Best of all, we lived on a beach block.  How little I understood the prized value in that geography until years later when I began spending my own money on beach house rentals with friends in Sea Isle City!  The real estate axiom - location, location, location - became all too clear to my wallet.

AC house, 2014
Oh, Atlantic City, when I visited you this year I ached to feel what I felt years ago, but too much has changed.  Our Texas Avenue house still stands alongside its two adjoining partners on little Chelsea Terrace.

The front porch where my grandfather and friends would meet and play cards is now gone. So is the abundant vegetable garden he lovingly tended which served us and softened its surroundings.  

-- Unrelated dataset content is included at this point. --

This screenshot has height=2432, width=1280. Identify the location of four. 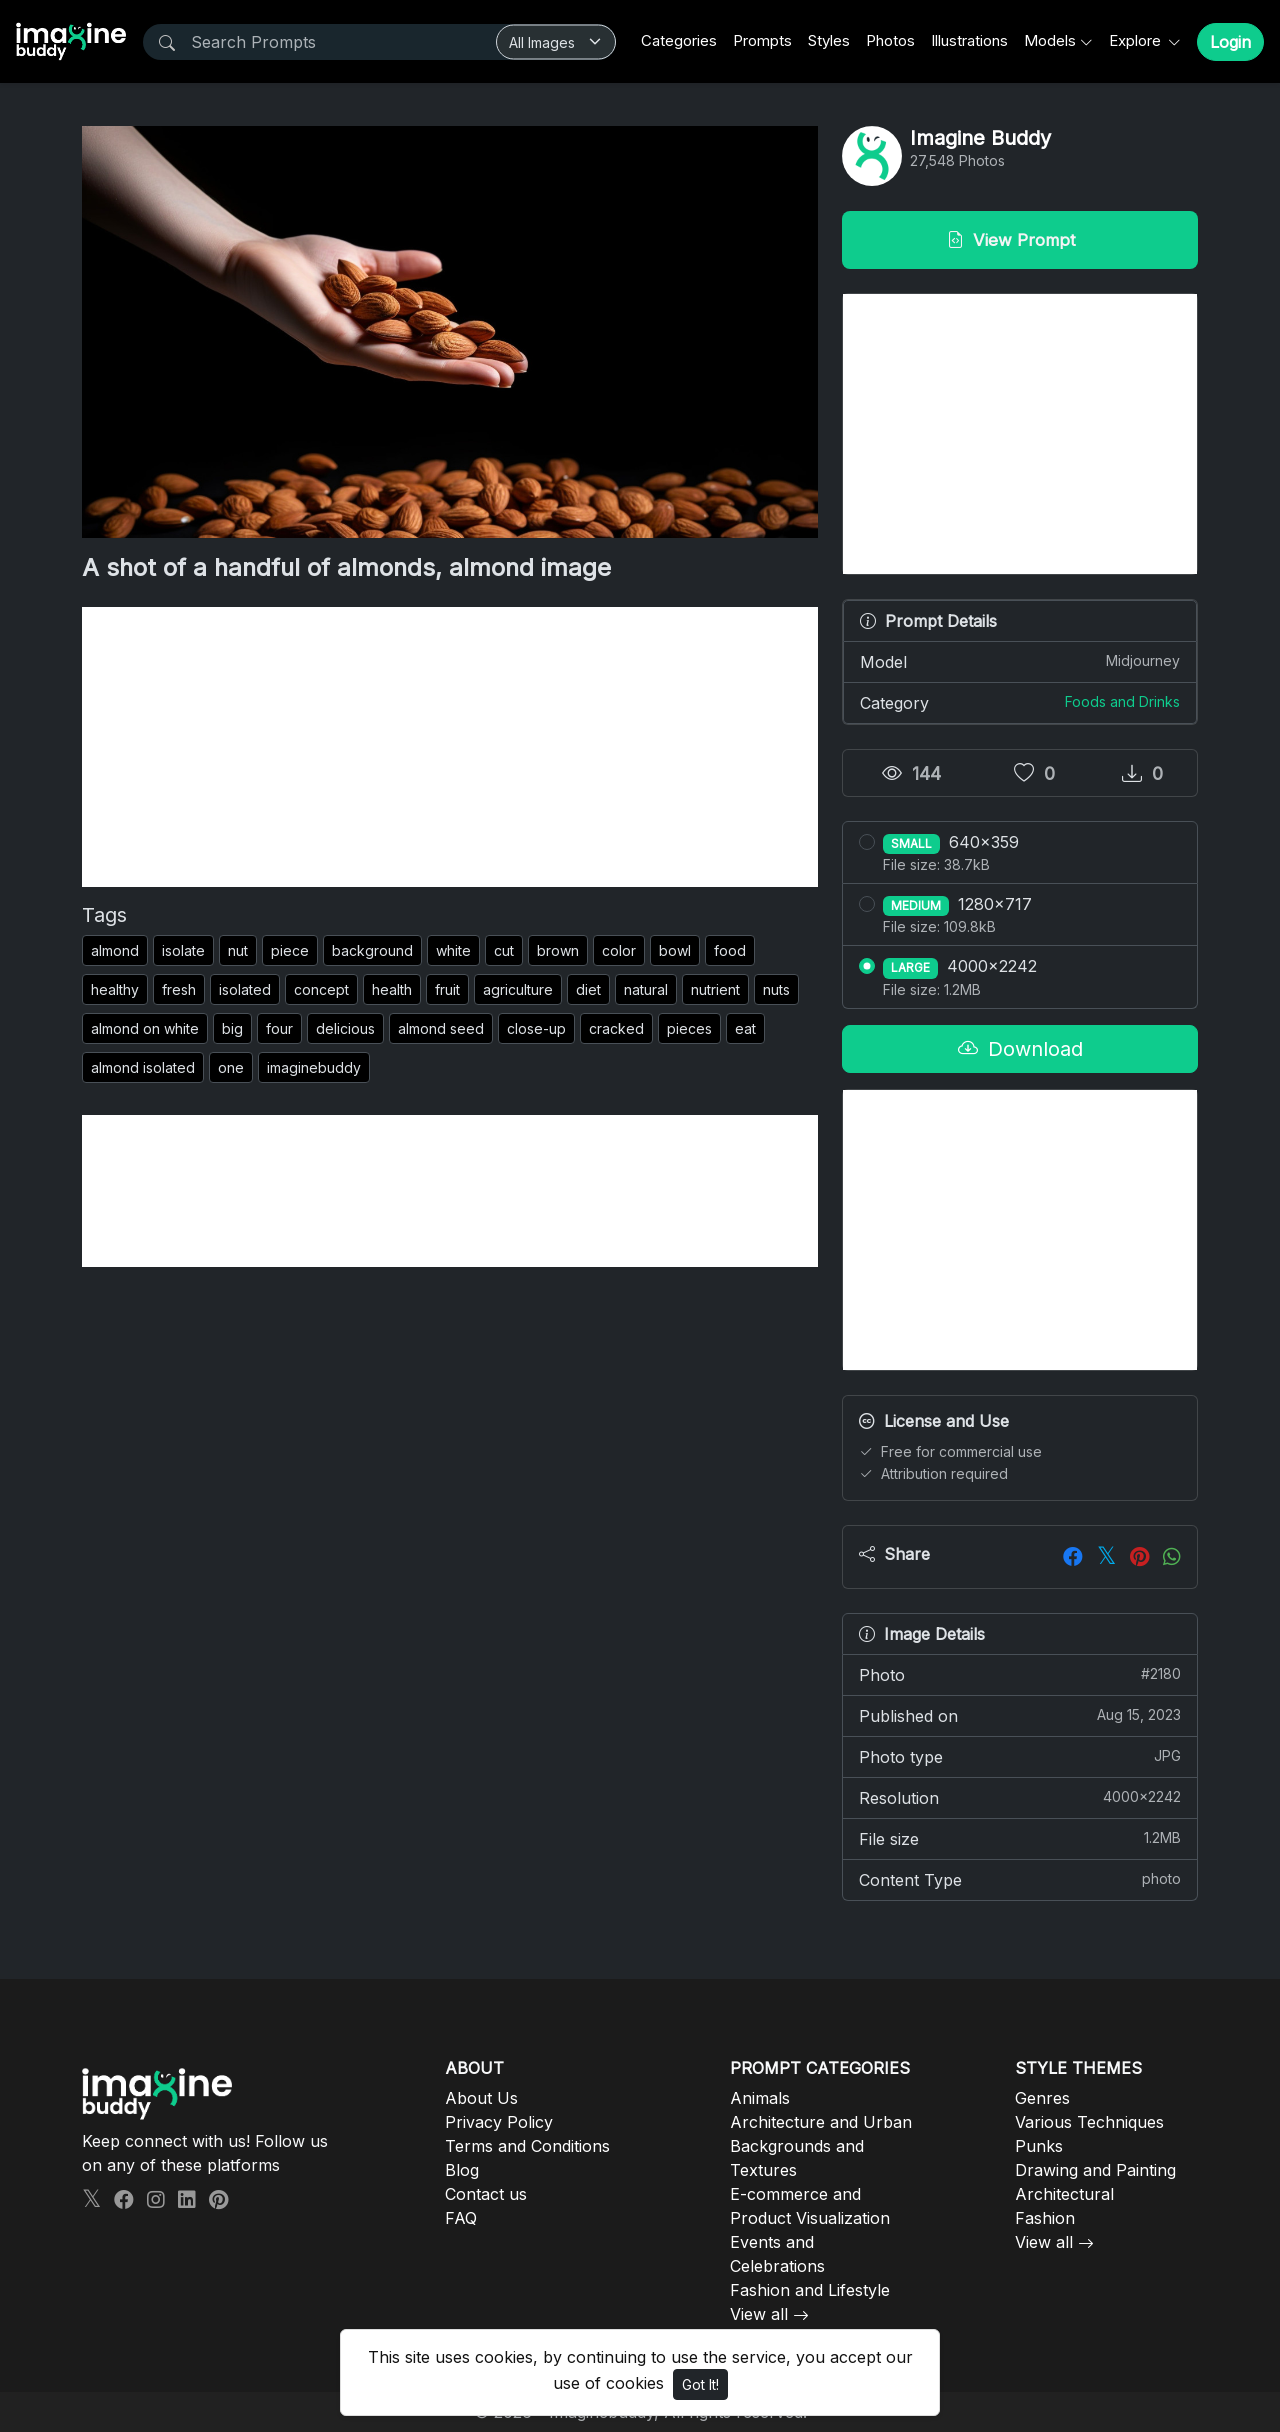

Texas Ave. view from the boardwalk, 2014
Now, there's a girlie bar at the end of the street, painted hot pink with oversized images of exotic dancers plastered on the exterior walls.  My dear seaside city, you are 160 years old!  Is this your mid-life crisis? 
 
We've clearly gone our separate ways. I watch you from afar, limping along as you struggle with your not-so-new mistress. You are trying the Las Vegas model offering more family-friendly packages at your hotels, but you and I know you are chasing windmills. 

So, like a jilted lover, I sigh thinking of what could have been. I wish you well as you try to re-invent yourself in your odd, gloomy-glitz world. 

We'll always have Steel Pier.  Ciao.
My mom, me (2 years old) & my brother, Joe, on the AC beach
Easter on the AC boardwalk (circa 1966) with some Labate and
Mina family members.  I am the one rockin' the red Easter bonnet,
pink coat, and white gloves! In fact, my sister, mom, and aunt are
also wearing dress gloves - so precious.

1 comment:

  1. Nice. Blast from the past. Well said Diane

    …take that Atlantic City…you, you seaside wannabe!